(weighted) pitch analysis

it’s ok, Ive done it in Max :slight_smile:

it is for peaks in nmf filters to resynthesise whilst I do music. fun. I will share

1 Like

Ok, so playing with this again after the geek out session.

First, it looks like fluid.bufscale~ doesn’t clip to the @inputlow @inputhigh attributes. Given when @tremblap said when explaining the patches and @weefuzzy’s annotations in the ex11 help file ("We take the first channel of our loudness data, and rescale it from (nominally) -70dB to 0dB into the range 0-1 (thus gating anything <-70dB). ") I expected the output to work ala zmap to clamp everything beyond that.

So I’ve tried doing the “second” approach where I do the confidence weighting, and then do a parallel loudness weighting to then derive the loudest point at which the confidence was also high.

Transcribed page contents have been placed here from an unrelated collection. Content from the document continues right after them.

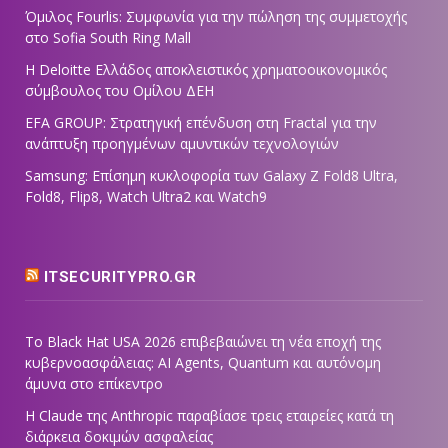
Όμιλος Fourlis: Συμφωνία για την πώληση της συμμετοχής
στο Sofia South Ring Mall
Η Deloitte Ελλάδος αποκλειστικός χρηματοοικονομικός
σύμβουλος του Ομίλου ΔΕΗ
EFA GROUP: Στρατηγική επένδυση στη Fractal για την
ανάπτυξη προηγμένων αμυντικών τεχνολογιών
Samsung: Επίσημη κυκλοφορία των Galaxy Z Fold8 Ultra,
Fold8, Flip8, Watch Ultra2 και Watch9
ITSECURITYPRO.GR
Το Black Hat USA 2026 επιβεβαιώνει τη νέα εποχή της
κυβερνοασφάλειας: AI Agents, Quantum και αυτόνομη
άμυνα στο επίκεντρο
Η Claude της Anthropic παραβίασε τρεις εταιρείες κατά τη
διάρκεια δοκιμών ασφαλείας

With this particular file (same as in my last couple posts), the confidence and loudness look as follows:
Screenshot 2020-10-08 at 10.17.59 pm

You can see the negative loudness scaling if I go -70dB to 0dB, but more so, this would pick the first moment in which the confidence was above a certain point. For this particular file that isn’t the fundamental (which happens halfway through the file), but it is perhaps a loud partial.

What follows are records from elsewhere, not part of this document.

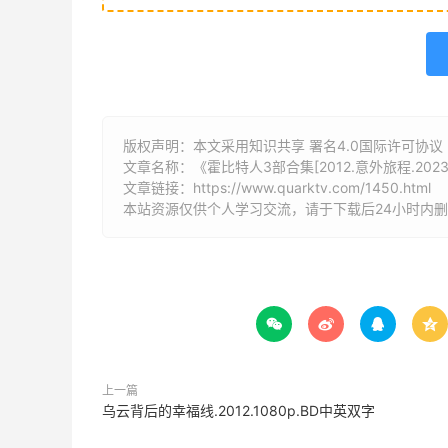
版权声明：本文采用知识共享 署名4.0国际许可协议 [B
文章名称：《霍比特人3部合集[2012.意外旅程.2023
文章链接：
https://www.quarktv.com/1450.html
本站资源仅供个人学习交流，请于下载后24小时内




上一篇
乌云背后的幸福线.2012.1080p.BD中英双字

I went back into the patch thinking that I would just fluid.bufstats~ this stuff together… but I obviously can’t do that.

I guess for this approach I need to multiply these buffer~s together and then fluid.bufstats~ the maximum of that? I could brute-force peek~ it all out and multiply each value and then finish the peak picking in zl-land, but I wanted to see if there was another way to do this last step. (I guess there’s also jit.op-ing it, but that’s not great for real-time)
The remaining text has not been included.